Monday's audit of Texas A&M's Food Services has the university searching for answers and resolutions.
Joe Powell, who oversees food services, said he was unavailable for an on-camera interview due to all-day meetings on department matters, but did conduct a phone interview. "I take any report from the system and especially from the auditor as serious, and we will address each area," Powell said. He noted that he was still reviewing the latest audit.
According to the audit, the allegations of misuse of resources were comprised of 21 separate issues, categorized as misuse of resources, theft of inventory and cash, and sexually inappropriate behavior.

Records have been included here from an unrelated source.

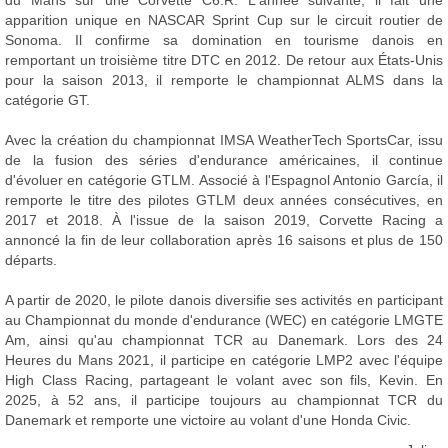
du Mans sur une Corvette C6.R. L'année suivante, il fait une
apparition unique en NASCAR Sprint Cup sur le circuit routier de
Sonoma. Il confirme sa domination en tourisme danois en
remportant un troisième titre DTC en 2012. De retour aux États-Unis
pour la saison 2013, il remporte le championnat ALMS dans la
catégorie GT.
Avec la création du championnat IMSA WeatherTech SportsCar, issu
de la fusion des séries d'endurance américaines, il continue
d'évoluer en catégorie GTLM. Associé à l'Espagnol Antonio García, il
remporte le titre des pilotes GTLM deux années consécutives, en
2017 et 2018. À l'issue de la saison 2019, Corvette Racing a
annoncé la fin de leur collaboration après 16 saisons et plus de 150
départs.
A partir de 2020, le pilote danois diversifie ses activités en participant
au Championnat du monde d'endurance (WEC) en catégorie LMGTE
Am, ainsi qu'au championnat TCR au Danemark. Lors des 24
Heures du Mans 2021, il participe en catégorie LMP2 avec l'équipe
High Class Racing, partageant le volant avec son fils, Kevin. En
2025, à 52 ans, il participe toujours au championnat TCR du
Danemark et remporte une victoire au volant d'une Honda Civic.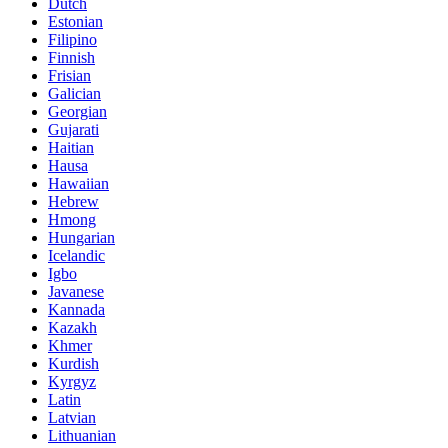
Dutch
Estonian
Filipino
Finnish
Frisian
Galician
Georgian
Gujarati
Haitian
Hausa
Hawaiian
Hebrew
Hmong
Hungarian
Icelandic
Igbo
Javanese
Kannada
Kazakh
Khmer
Kurdish
Kyrgyz
Latin
Latvian
Lithuanian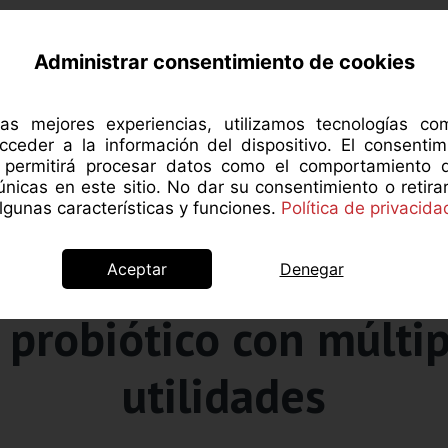
RCA DE MANZANAROJA
NUTRICIÓN
SALUD 
Administrar consentimiento de cookies
las mejores experiencias, utilizamos tecnologías c
cceder a la información del dispositivo. El consentim
s permitirá procesar datos como el comportamiento 
 únicas en este sitio. No dar su consentimiento o retira
gunas características y funciones.
Política de privacida
Aceptar
Denegar
Alimentación saludable
o probiótico con múltip
utilidades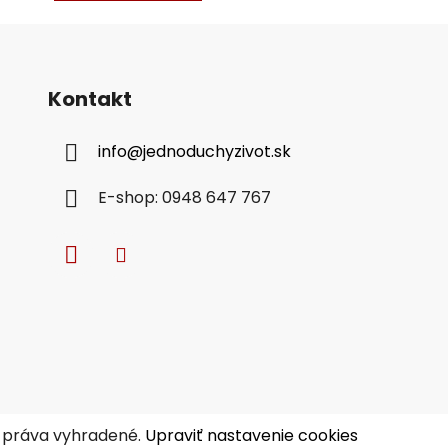
Kontakt
info
@
jednoduchyzivot.sk
E-shop: 0948 647 767
y práva vyhradené.
Upraviť nastavenie cookies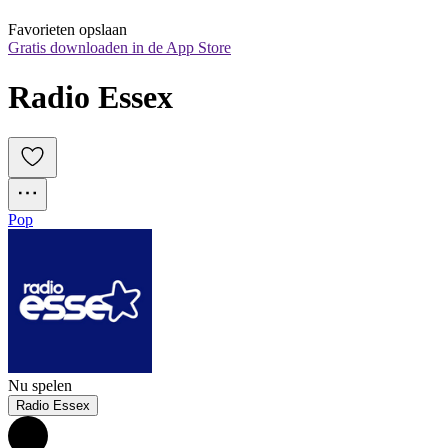
Favorieten opslaan
Gratis downloaden in de App Store
Radio Essex
Pop
Nu spelen
Radio Essex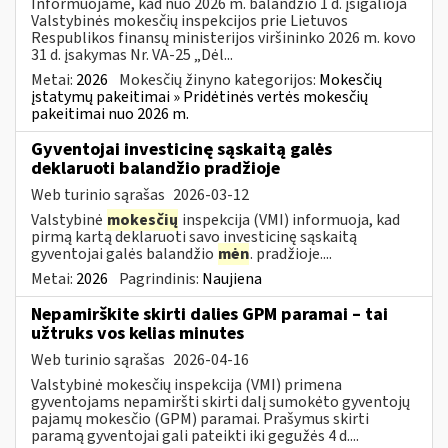
Informuojame, kad nuo 2026 m. balandžio 1 d. įsigalioja
Valstybinės mokesčių inspekcijos prie Lietuvos
Respublikos finansų ministerijos viršininko 2026 m. kovo
31 d. įsakymas Nr. VA-25 „Dėl...
Metai:
2026
Mokesčių žinyno kategorijos:
Mokesčių
įstatymų pakeitimai » Pridėtinės vertės mokesčių
pakeitimai nuo 2026 m.
Gyventojai investicinę sąskaitą galės
deklaruoti balandžio pradžioje
Web turinio sąrašas
2026-03-12
Valstybinė
mokesčių
inspekcija (VMI) informuoja, kad
pirmą kartą deklaruoti savo investicinę sąskaitą
gyventojai galės balandžio
mėn
. pradžioje....
Metai:
2026
Pagrindinis:
Naujiena
Nepamirškite skirti dalies GPM paramai – tai
užtruks vos kelias minutes
Web turinio sąrašas
2026-04-16
Valstybinė mokesčių inspekcija (VMI) primena
gyventojams nepamiršti skirti dalį sumokėto gyventojų
pajamų mokesčio (GPM) paramai. Prašymus skirti
paramą gyventojai gali pateikti iki gegužės 4 d....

Through 183 interviews (or 90 percent of 12-month employees), the auditor determined the environment of the department was "not conducive to open communication, new ideas, or change."
Five individuals are cited specifically: the director of the department, Ronald Beard; the assistant director; the MSC catering and cafeteria managers; and the Alumni Center catering manager.
Among the problems of note as stated in the audit:
- The catering managers allowed employees to use university equipment (dishes, flatware, linens, etc.) for personal use.
- Employees were allowed to purchase food at a discount, but there was no written authorization, nor was there an established discount amount.
- A van used by the alumni center catering unit was ticketed in Houston in July 2004, but the department was unable to determine who drove the van.
- Pornographic e-mails were found in the assistant director's inbox from November 2004, as well as e-mails for church business written and read during work hours, both violations of system policy.
- Partially consumed bottles of alcohol were found in the cabinet of the assistant director.
- In spite of a $3 million loss for the department since 2001, including $1 million of that in catering, Beard approved nearly 300-thousand dollars of free catering over the last 18 months.
- Two employees of the alumni center catering unit were found to have excessive amounts of overtime, including one with $11,000 in OT on a budgeted salary of $25,000.
"When you work with people, you try to make sure they know what's right and wrong and try to follow the right procedures," Powell said.
Sam Rowland, the attorney for Beard and several food services employees terminated in July, refused an on-camera or taped phone interview, but made a number of assertions.
In reference to the audit, Rowland called it a memorandum full of speculation and void of evidence. He said problems revealed in an audit done back in March were corrected by Beard. He also said Beard had been described as an exemplary head of the department in memos. Rowland also said those fired employees have never received reasons for their terminations, only that there was cause for their firings. If the university cannot provide concrete reasons, a lawsuit may be an option, he said.